According to a recent analysis, the decision to delay operative repair of abdominal aortic aneurysm (AAA) should consider both patient age and local COVID-19 prevalence in addition to aneurysm size. Furthermore, endovascular aneurysm repair (EVAR) should be considered when possible due to a reduced risk of harm and lower resource utilisation.
Writing in the Journal of Vascular Surgery, Brandon McGuinness (McMaster University, Hamilton General Hospital, Hamilton, Canada) and colleagues note that the worldwide COVID-19 pandemic has forced healthcare systems to delay elective operations, including AAA repair, to conserve resources. The present study provides a structured analysis of the decision to delay AAA repair and quantify the potential for harm.
The investigators constructed a decision tree modelling immediate repair of AAA relative to initial non-operative (delayed repair) approach. They considered risk of COVID-19 contraction and mortality, aneurysm rupture, and operative mortality.
McGuinness and colleagues performed a deterministic sensitivity analysis for a range of patient ages (50 to >80), probability of COVID-19 infection (0.01–30%), aneurysm size (5.5–>7cm), and time horizons (3–9 months). They also conducted probabilistic sensitivity analyses (PSA) for three representative ages (60, 70, 80), and analyses for EVAR and open surgical repair.
McGuinness et al report that patients with aneurysms 7cm or greater demonstrated a higher probability of survival when treated with immediate EVAR or open surgical repair, compared to delayed repair, for patients under 80 years of age.
When considering EVAR for aneurysms 5.5–6.9cm, immediate repair had a higher probability of survival except in settings with high probability of COVID-19 infection (10–30%) and advanced age (70–85+ years). In addition, a non-operative strategy maximised the probability of survival as patient age or operative risk increased.
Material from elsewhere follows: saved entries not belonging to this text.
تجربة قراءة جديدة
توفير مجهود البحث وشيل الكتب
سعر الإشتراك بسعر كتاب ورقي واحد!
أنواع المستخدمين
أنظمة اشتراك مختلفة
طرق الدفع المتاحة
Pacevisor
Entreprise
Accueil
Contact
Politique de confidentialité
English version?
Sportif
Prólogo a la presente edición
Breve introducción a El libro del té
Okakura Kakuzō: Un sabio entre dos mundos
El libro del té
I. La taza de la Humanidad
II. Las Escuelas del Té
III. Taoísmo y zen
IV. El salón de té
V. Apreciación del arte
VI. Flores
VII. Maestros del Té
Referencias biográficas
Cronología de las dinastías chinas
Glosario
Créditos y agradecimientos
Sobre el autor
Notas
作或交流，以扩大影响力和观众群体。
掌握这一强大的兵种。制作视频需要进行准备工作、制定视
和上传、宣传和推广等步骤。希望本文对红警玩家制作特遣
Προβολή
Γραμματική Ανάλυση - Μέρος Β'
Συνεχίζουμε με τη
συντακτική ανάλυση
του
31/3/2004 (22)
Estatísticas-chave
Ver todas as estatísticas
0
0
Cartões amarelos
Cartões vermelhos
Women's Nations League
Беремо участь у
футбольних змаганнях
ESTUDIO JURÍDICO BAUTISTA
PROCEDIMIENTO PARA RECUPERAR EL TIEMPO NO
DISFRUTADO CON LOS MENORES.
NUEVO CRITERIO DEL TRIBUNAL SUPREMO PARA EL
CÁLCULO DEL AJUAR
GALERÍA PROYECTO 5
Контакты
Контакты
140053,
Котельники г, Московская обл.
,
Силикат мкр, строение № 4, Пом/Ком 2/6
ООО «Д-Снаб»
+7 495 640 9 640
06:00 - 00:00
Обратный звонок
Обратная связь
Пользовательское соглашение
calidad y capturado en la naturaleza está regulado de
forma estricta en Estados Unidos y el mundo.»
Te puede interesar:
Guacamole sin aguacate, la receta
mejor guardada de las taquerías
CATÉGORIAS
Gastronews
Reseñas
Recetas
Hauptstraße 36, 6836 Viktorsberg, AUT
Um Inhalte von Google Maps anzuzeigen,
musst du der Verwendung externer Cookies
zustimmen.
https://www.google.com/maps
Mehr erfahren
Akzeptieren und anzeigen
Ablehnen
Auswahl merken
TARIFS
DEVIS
Probabilistic sensitivity analyses demonstrated that patients with large aneurysms (>7cm) faced a 5.4–7.7% absolute increase in the probability of mortality with a delay of repair of three months. The authors also note that young patients (60–70 years) with 6–6.9cm aneurysms demonstrated an elevated risk of mortality (1.5–1.9%) with a delay of more than three months. Those with 5–5.9cm aneurysms demonstrated an increased survival with immediate repair in young patients (60), however this was small in magnitude (0.2–0.8%).
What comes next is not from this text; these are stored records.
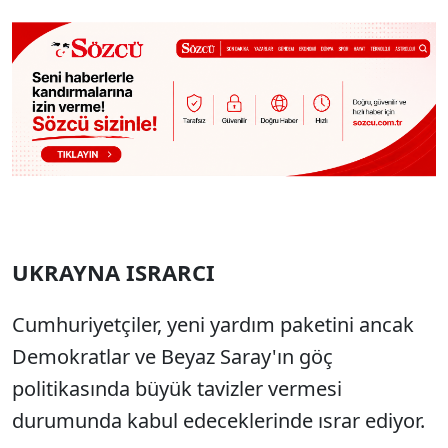
UKRAYNA ISRARCI
Cumhuriyetçiler, yeni yardım paketini ancak
Demokratlar ve Beyaz Saray'ın göç
politikasında büyük tavizler vermesi
durumunda kabul edeceklerinde ısrar ediyor.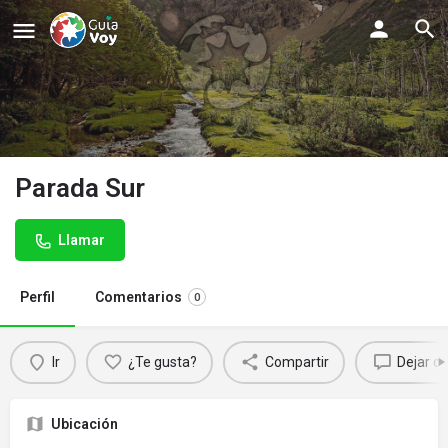
Parada Sur
Llamar
Perfil
Comentarios
0
Ir
¿Te gusta?
Compartir
Dejar c
Ubicación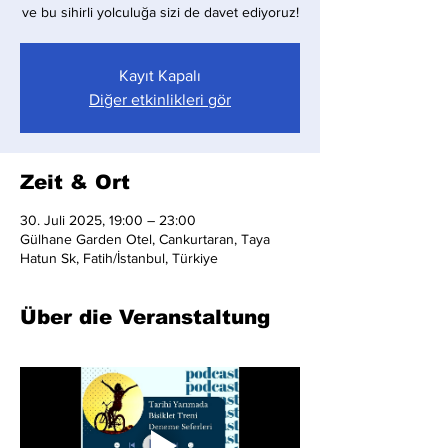
ve bu sihirli yolculuğa sizi de davet ediyoruz!
Kayıt Kapalı
Diğer etkinlikleri gör
Zeit & Ort
30. Juli 2025, 19:00 – 23:00
Gülhane Garden Otel, Cankurtaran, Taya
Hatun Sk, Fatih/İstanbul, Türkiye
Über die Veranstaltung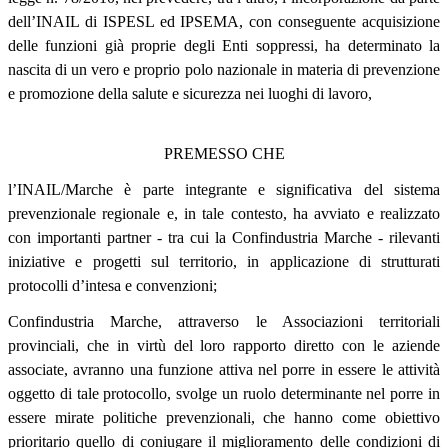
dell’INAIL di ISPESL ed IPSEMA, con conseguente acquisizione
delle funzioni già proprie degli Enti soppressi, ha determinato la
nascita di un vero e proprio polo nazionale in materia di prevenzione
e promozione della salute e sicurezza nei luoghi di lavoro,
PREMESSO CHE
l’INAIL/Marche è parte integrante e significativa del sistema
prevenzionale regionale e, in tale contesto, ha avviato e realizzato
con importanti partner - tra cui la Confindustria Marche - rilevanti
iniziative e progetti sul territorio, in applicazione di strutturati
protocolli d’intesa e convenzioni;
Confindustria Marche, attraverso le Associazioni territoriali
provinciali, che in virtù del loro rapporto diretto con le aziende
associate, avranno una funzione attiva nel porre in essere le attività
oggetto di tale protocollo, svolge un ruolo determinante nel porre in
essere mirate politiche prevenzionali, che hanno come obiettivo
prioritario quello di coniugare il miglioramento delle condizioni di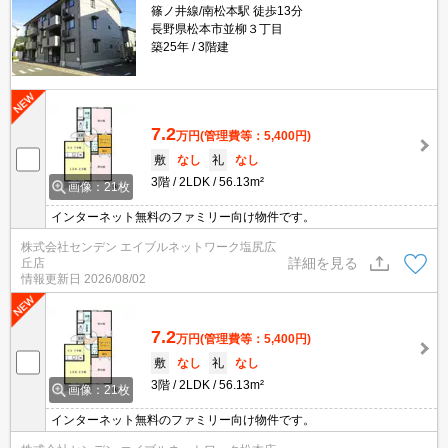
篠ノ井線/南松本駅 徒歩13分
長野県松本市並柳３丁目
築25年
3階建
7.2
万円
(管理費等：5,400円)
敷
なし
礼
なし
3階
2LDK
56.13m²
画像：21枚
インターネット無料のファミリー向け物件です。
株式会社センデン エイブルネットワーク塩尻広
詳細を見る
丘店
情報更新日
2026/08/02
7.2
万円
(管理費等：5,400円)
敷
なし
礼
なし
3階
2LDK
56.13m²
画像：21枚
インターネット無料のファミリー向け物件です。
Finally, they state that the potential for harm increased as length of surgical delay increased. For elderly patients requiring open surgical repair, in the content of endemic COVID-19, delay of repair improves probability of survival.
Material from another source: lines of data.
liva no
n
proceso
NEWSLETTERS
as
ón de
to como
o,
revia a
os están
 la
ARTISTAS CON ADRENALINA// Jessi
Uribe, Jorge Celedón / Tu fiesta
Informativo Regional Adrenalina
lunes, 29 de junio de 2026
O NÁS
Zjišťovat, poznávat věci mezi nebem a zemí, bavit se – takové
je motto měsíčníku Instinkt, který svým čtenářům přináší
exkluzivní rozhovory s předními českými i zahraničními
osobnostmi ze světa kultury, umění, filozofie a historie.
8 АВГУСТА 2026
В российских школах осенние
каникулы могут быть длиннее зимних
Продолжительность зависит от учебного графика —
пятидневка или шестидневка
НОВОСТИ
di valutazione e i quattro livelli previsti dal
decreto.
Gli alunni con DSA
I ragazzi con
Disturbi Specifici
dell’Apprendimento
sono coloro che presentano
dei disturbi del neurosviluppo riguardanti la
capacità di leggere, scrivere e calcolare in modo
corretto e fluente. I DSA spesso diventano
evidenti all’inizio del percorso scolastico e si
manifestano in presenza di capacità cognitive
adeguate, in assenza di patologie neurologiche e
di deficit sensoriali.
Speaking to Vascular News, McGuinness comments on the study findings: “It is important to focus on more than aneurysm size when deciding to delay operative repair of a AAA. Practitioners need to consider the risk their patient faces of perioperative mortality as well as COVID related mortality.”
He adds: “Patients with low operative risk stand to gain the greatest net benefit from operative repair. If they are young and at a low risk of COVID related mortality, they take on a greater risk with delay of surgery. This paper aims to contextualise these other considerations that should go into decision making along with aneurysm size.”
The authors do acknowledge, however, the “constantly evolving” nature of the COVID-19 pandemic and warn that the length of time these recommendations are applicable to practice is “hard to predict”.